- _WHAT IS BEING ASKED_:
Since only the words are wanted, reproduce every entry exactly and leave the images behind.
··········
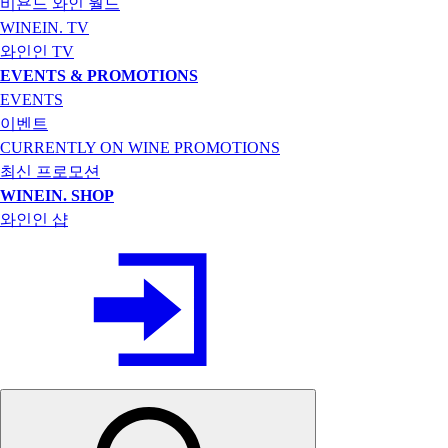
비욘드 와인 월드
WINEIN. TV
와인인 TV
EVENTS & PROMOTIONS
EVENTS
이벤트
CURRENTLY ON WINE PROMOTIONS
최신 프로모션
WINEIN. SHOP
와인인 샵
··········
- _THE ANSWER_:
비욘드 와인 월드
WINEIN. TV
와인인 TV
EVENTS & PROMOTIONS
EVENTS
이벤트
CURRENTLY ON WINE PROMOTIONS
최신 프로모션
WINEIN. SHOP
와인인 샵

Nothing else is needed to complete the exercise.